The first and most obvious is that technology is itself highly systematic. Computers have no capacity for subjective interpretation. Code is literal; binary is 1 or 0. The fact that code can allow us to extend our capabilities, accomplish new kinds of tasks, and interpret information leads us to—incorrectly—extrapolate its power to include the entire human experience, including aesthetic experience and subjective interpretation of art.
More importantly, this way of thinking provides an avenue for something irresistible: the ability to transcend error by transcending subjectivity itself and reaching an invulnerable, perfectly calculable state of being that could only be afforded to us by such a highly systematic invention. The implications of this are broad: from individual intellectual comfort (or complete philosophical abdication) to the infinite predictable growth promised (demanded) by capitalism.

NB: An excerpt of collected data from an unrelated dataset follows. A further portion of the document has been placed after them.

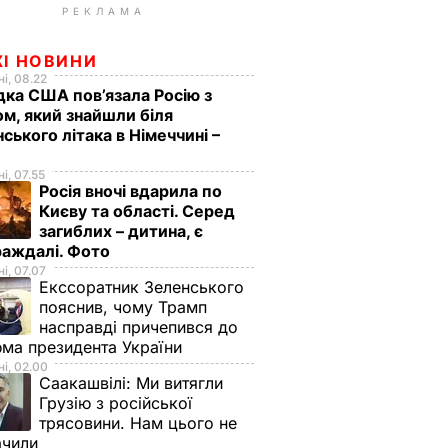
РЕКЛАМА
ЖІ НОВИНИ
і, 08.22
дка США пов’язала Росію з
м, який знайшли біля
нського літака в Німеччині –
і, 07.55
Росія вночі вдарила по
Києву та області. Серед
загиблих – дитина, є
раждалі. Фото
і, 07.07
Екссоратник Зеленського
пояснив, чому Трамп
насправді причепився до
ма президента України
і, 02.00
Саакашвілі:
Ми витягли
Грузію з російської
трясовини. Нам цього не
ачили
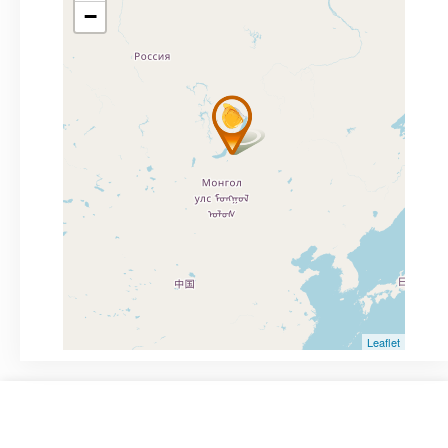
−
Leaflet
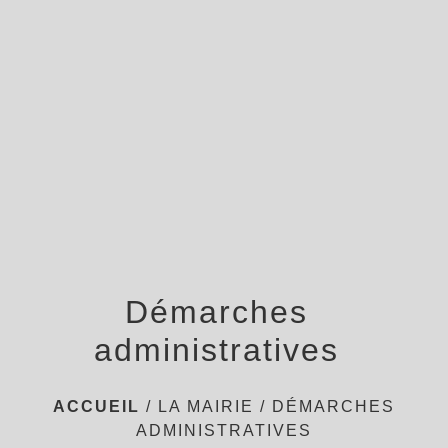
menu
Démarches
administratives
ACCUEIL
/
LA MAIRIE
/
DÉMARCHES
ADMINISTRATIVES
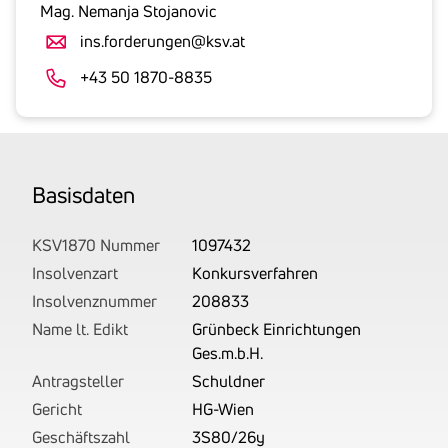
gesetzlicher
Mag. Nemanja Stojanovic
Umsatzsteuer
ins.forderungen@ksv.at
an.
Der
+43 50 1870-8835
tatsächlich
angemeldete
Betrag
wird
Basis­daten
von
uns
auf
KSV1870 Nummer
1097432
Basis
Insolvenzart
Konkursverfahren
Ihrer
Insolvenznummer
208833
Unterlagen
Name lt. Edikt
Grünbeck Einrichtungen
rechtlich
Ges.m.b.H.
korrekt
Antragsteller
Schuldner
erhoben.
Gericht
HG-Wien
Geschäftszahl
3S80/26y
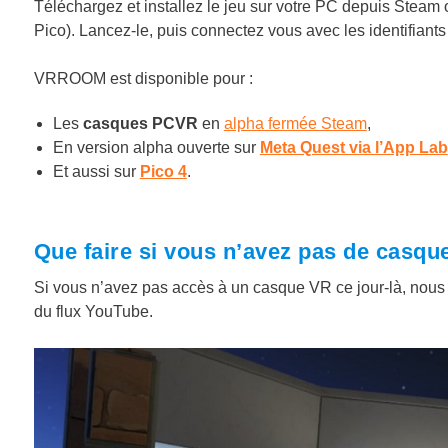
Téléchargez et installez le jeu sur votre PC depuis Stea
Pico). Lancez-le, puis connectez vous avec les identifiants
VRROOM est disponible pour :
Les
casques PCVR
en
alpha fermée Steam
,
En version alpha ouverte sur
Meta Quest via l’App Lab
Et aussi sur
Pico 4
.
Que faire si vous n’avez pas de casqu
Si vous n’avez pas accès à un casque VR ce jour-là, nous 
du flux YouTube.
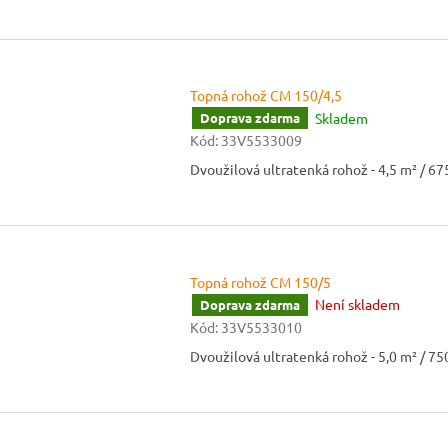
Topná rohož CM 150/4,5
Skladem
Doprava zdarma
Kód:
33V5533009
Dvoužilová ultratenká rohož - 4,5 m² / 6
Topná rohož CM 150/5
Není skladem
Doprava zdarma
Kód:
33V5533010
Dvoužilová ultratenká rohož - 5,0 m² / 7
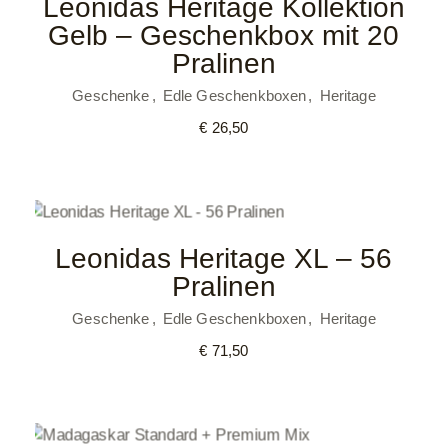
Leonidas Heritage Kollektion
Gelb – Geschenkbox mit 20
Pralinen
Geschenke
Edle Geschenkboxen
Heritage
€
26,50
Leonidas Heritage XL – 56
Pralinen
Geschenke
Edle Geschenkboxen
Heritage
€
71,50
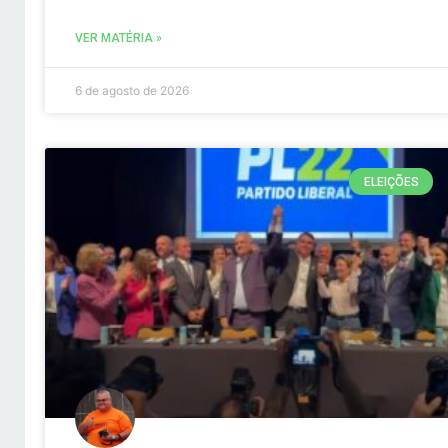
VER MATÉRIA »
6 de agosto de 2026
ELEIÇÕES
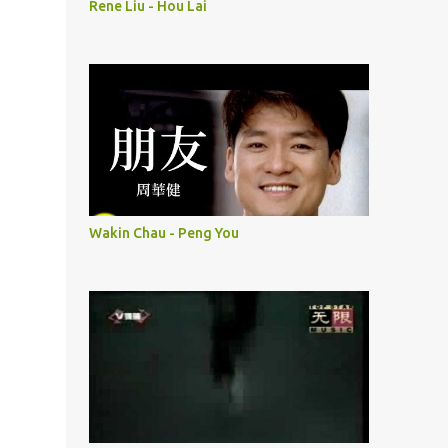
Rene Liu - Hou Lai
Wakin Chau - Peng You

And finally, on a related note, some of the people who interpret media this way to prove how great this incarnation of “AI” is doing have an interest in doing so. One of the examples I cited was specifically promoting an individual AI model. This third category of motivation reminds me a lot of the NFT days, when broad transformational activity was promised in exchange for a few JPEG downloads. That movement, too, often fell into the trap of completely misunderstanding why art is made or what makes it “valuable” to people for definitions of “value” outside of money.
As we continue to figure out the best uses for any new technology, I think it’s important to resist these impulses and to see how it can best enhance subjective experience and help make meaning rather than replace it with something that can comfortably be measured.
Like design itself, the things we create have subjective impact whether we’re paying attention to it or not. Only when we pay attention can we put it to good ends.